Improving performance is where the data generated at the CNC become the most useful. From moment to moment, every machine has a particular status that the CNC is able to report. The machine is cutting, the machine is idle, the machine is cutting at a reduced rate because of feedrate override and so forth. By sampling the data continuously, and by analyzing the data within software that is designed to provide a graphical, big-picture view of the information, a plant's engineers and managers can immediately see problem areas that otherwise might never have been apparent.

For example, perhaps one machine tool routinely runs the same part number more slowly than other machines just like it. Why is that? Or the operator may routinely have to resort to feedrate override during a particular portion of a feedrate override during a particular portion of a given program. What is wrong with the program in that area? Or, the time between pieces for a given part number may seem to vary widely. What is it about loading that particular part that is causing different operators to encounter different levels of difficulty?

Graphic displays of the day-by-day performance data not only reveal problems such as these, but they also reveal the relative magnitudes of all of the competing trouble areas. Engineering personnel can see exactly where they should focus their attention, by seeing where the greatest amounts of potential production capacity are going underused.

Quality: What Went Wrong And Why

That performance data collected from the CNCs can also be coupled to quality data, revealing an even bigger view of how well the plant is doing.

The most basic quality information is the number of good parts as a percentage of the total parts produced. Because this percentage is the definition of the quality score in OEE, tracking just this much information makes it possible to keep the OEE value up to date.

However, if a little more information can also be collected—such as which machines produced which parts, along with a description of every rejected part using basic numerical codes for common errors—then this information can start to be applied toward increasing the quality yield. The information gets incorporated into the same graphical view as the performance data, allowing the most common and serious quality problems to be visually identified.

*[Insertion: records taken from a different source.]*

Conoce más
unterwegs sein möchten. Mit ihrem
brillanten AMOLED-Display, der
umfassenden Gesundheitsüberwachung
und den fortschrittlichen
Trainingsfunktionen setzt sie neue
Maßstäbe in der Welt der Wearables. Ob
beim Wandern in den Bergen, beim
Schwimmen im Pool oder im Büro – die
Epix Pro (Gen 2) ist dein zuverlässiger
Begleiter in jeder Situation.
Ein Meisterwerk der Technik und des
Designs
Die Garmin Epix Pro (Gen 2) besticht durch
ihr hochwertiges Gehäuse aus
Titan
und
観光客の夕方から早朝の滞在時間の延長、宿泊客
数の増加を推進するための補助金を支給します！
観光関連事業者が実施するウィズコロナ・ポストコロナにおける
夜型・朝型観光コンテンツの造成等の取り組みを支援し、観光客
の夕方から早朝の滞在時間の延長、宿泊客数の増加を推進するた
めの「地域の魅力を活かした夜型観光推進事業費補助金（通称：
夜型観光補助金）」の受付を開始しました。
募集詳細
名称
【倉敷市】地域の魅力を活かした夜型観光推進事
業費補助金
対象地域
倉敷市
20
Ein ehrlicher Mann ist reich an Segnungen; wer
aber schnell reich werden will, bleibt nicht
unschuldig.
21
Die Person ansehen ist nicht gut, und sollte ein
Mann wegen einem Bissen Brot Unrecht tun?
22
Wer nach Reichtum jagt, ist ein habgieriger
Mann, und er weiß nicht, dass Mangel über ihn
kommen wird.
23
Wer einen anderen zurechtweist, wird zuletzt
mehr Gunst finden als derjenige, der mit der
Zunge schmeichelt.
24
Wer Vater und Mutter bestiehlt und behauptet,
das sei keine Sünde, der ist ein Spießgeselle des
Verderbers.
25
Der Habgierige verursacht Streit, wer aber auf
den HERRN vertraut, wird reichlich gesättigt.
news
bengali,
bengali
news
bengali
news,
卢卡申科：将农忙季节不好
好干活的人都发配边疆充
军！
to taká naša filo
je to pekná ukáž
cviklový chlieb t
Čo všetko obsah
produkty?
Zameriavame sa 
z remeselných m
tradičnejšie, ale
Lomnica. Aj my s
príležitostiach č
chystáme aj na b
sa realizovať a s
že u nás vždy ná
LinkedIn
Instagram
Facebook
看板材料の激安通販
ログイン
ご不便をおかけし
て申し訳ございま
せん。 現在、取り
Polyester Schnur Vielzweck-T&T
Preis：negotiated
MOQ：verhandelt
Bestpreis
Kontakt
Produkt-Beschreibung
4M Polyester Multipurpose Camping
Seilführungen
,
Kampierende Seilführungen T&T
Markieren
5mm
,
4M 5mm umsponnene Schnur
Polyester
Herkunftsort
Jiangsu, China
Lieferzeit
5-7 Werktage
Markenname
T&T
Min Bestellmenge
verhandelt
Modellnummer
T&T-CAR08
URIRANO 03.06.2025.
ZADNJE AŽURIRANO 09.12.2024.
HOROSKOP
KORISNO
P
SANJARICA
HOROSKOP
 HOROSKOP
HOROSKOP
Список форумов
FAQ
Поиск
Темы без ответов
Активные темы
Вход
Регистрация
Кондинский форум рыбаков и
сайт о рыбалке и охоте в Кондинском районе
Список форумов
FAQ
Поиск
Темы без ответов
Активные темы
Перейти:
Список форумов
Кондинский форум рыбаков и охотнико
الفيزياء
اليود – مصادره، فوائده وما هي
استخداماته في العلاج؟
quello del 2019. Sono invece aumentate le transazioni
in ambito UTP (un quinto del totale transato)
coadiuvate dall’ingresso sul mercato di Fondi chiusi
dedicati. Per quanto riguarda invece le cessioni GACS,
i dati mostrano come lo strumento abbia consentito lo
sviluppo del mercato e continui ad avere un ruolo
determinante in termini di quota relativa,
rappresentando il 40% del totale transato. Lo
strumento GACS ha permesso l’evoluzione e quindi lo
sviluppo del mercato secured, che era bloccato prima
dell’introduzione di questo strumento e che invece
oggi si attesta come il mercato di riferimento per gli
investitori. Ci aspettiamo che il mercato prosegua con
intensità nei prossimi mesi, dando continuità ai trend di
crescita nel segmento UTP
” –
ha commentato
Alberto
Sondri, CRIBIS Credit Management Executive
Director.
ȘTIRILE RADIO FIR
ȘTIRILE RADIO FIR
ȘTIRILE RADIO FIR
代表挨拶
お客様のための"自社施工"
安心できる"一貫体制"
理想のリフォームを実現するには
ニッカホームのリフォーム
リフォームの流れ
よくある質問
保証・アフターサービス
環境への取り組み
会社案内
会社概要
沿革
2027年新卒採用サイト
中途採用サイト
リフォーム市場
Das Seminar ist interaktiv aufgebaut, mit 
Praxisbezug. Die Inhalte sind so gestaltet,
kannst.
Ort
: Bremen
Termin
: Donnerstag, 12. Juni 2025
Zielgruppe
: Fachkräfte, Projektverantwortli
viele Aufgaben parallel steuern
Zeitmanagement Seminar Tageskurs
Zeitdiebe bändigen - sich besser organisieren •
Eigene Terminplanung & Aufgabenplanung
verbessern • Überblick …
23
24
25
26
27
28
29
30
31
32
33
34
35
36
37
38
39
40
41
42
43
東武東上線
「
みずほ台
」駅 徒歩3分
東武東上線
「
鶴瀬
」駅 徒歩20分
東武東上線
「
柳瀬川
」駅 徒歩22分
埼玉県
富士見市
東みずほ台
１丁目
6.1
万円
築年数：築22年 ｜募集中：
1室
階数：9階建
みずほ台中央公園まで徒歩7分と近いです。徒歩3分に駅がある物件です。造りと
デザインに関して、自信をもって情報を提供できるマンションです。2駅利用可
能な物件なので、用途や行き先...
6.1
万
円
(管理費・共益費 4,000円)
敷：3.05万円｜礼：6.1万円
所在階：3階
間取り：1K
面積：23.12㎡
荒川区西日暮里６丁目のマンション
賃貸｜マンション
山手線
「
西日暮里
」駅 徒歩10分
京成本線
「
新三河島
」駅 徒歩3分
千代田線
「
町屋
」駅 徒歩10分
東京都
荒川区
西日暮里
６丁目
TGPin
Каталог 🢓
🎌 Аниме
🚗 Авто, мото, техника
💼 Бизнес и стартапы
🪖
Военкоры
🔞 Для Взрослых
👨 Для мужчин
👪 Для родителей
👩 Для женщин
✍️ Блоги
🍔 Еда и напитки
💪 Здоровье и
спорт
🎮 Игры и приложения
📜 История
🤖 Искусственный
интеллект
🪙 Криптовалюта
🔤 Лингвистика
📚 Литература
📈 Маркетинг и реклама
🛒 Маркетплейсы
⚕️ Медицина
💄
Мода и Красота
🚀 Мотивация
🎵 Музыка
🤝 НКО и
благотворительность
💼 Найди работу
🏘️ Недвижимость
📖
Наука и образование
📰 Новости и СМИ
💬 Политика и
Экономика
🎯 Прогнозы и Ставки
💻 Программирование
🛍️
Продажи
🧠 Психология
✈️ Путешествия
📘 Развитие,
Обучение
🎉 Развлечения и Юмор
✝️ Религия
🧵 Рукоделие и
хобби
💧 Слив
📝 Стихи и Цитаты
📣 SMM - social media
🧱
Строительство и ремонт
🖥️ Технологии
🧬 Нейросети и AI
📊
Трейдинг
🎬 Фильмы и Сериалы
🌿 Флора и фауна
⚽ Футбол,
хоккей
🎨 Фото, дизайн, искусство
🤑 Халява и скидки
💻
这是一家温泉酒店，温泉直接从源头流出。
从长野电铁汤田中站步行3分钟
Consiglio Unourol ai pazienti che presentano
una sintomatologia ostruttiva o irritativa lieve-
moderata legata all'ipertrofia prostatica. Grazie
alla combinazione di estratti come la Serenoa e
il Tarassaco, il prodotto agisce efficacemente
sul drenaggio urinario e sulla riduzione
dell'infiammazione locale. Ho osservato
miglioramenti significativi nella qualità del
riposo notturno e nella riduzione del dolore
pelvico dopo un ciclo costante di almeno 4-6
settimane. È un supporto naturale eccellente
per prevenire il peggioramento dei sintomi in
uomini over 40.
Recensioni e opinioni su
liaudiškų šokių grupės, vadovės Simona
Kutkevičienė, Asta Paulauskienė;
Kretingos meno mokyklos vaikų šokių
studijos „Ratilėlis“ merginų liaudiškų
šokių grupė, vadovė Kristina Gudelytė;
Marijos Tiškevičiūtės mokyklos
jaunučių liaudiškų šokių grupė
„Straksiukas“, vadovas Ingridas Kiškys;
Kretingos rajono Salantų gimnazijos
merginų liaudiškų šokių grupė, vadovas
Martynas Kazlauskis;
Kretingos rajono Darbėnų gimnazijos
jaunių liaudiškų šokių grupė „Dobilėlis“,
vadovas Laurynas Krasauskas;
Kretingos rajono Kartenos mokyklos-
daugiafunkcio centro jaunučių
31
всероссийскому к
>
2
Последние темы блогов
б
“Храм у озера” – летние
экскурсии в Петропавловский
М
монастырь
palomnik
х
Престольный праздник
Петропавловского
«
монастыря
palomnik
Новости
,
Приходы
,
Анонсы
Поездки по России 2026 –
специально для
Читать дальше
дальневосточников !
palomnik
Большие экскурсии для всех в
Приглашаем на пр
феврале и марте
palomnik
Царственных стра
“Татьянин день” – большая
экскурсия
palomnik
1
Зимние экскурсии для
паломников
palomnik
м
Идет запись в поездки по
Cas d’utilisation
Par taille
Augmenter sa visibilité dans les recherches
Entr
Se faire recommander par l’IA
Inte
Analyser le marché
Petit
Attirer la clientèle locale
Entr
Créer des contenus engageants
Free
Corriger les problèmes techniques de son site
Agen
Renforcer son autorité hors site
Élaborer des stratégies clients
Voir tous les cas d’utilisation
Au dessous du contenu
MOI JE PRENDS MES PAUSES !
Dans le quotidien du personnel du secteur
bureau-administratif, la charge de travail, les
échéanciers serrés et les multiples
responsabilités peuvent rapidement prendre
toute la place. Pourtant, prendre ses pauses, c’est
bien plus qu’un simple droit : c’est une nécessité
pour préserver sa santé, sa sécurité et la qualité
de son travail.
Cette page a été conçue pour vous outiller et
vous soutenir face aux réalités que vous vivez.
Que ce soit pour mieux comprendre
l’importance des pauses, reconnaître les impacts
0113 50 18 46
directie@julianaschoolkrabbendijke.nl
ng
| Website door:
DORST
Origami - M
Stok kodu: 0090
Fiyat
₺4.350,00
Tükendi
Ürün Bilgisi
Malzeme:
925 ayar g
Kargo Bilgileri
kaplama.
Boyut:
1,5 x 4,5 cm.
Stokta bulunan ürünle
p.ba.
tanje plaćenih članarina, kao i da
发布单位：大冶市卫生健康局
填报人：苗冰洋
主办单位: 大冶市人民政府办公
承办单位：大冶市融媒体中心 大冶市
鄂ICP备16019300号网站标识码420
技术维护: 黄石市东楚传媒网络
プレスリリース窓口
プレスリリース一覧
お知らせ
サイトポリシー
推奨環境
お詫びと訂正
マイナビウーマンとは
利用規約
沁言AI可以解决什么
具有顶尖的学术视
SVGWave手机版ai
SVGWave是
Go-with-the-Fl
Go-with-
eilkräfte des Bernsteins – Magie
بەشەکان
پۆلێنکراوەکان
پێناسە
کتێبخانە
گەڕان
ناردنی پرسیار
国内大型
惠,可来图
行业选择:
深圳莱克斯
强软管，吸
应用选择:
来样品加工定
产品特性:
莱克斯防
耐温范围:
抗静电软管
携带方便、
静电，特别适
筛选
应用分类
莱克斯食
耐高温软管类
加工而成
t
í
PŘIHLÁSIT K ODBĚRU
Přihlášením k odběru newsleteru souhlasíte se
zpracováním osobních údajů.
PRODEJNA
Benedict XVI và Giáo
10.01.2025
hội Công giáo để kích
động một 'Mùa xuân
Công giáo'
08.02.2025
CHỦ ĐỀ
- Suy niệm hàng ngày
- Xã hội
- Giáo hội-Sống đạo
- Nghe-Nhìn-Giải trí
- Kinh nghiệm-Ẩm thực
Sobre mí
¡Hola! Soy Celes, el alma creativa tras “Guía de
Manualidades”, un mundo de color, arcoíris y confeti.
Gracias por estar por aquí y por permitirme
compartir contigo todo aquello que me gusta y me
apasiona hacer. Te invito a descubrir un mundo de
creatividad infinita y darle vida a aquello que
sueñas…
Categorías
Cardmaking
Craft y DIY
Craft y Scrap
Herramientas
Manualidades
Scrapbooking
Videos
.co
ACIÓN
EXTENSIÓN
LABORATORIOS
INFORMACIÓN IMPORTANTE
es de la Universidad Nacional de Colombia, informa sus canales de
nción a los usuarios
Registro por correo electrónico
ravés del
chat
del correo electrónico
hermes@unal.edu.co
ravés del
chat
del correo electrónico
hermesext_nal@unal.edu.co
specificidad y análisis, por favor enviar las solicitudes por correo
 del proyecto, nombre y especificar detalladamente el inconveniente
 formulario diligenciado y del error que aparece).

Many plants already do something like this. Quality is one area where manufacturers tend to be accustomed to tracking and analyzing data—as in statistical process control. And SPC can continue to be one of the ways that quality data are used. OEE and automated information management simply take the same appreciation for the value of information that already exists in the quality area, and they extend this appreciation to the data being generated throughout production.

How Do I Do This?

To take control of shopfloor information, a manufacturer does not need to have the most modern CNCs. Nor does the manufacturer need to have CNCs that all come from the same company. Technology from a solutions-provider such as GE Fanuc can make it possible to upgrade many, many different CNCs (old and new, from various companies) so that they can all share a common network. That same solutions-provider can also supply the software capable of capturing, organizing and graphically presenting the data.

Perhaps the most striking thing about implementing a system such as this is how little the implementation costs compared to the potential return. Instead of purchasing new capacity or new machinery, the plant realizes a potentially larger amount of capacity that formerly was going to waste.

OEE makes the return apparent. Because this number describes how much of the manufacturer's potential capacity is generating profit, an increase in OEE indicates how much additional profit is coming in. Just multiply your sales × your gross margin × the increase in OEE percentage that you were able to achieve. The result is the additional profit.

Time is money. Information automation not only saves time, but also reveals where the time is being wasted. Using the calculation above, a manufacturer can see just how valuable it is to recapture some of this resource.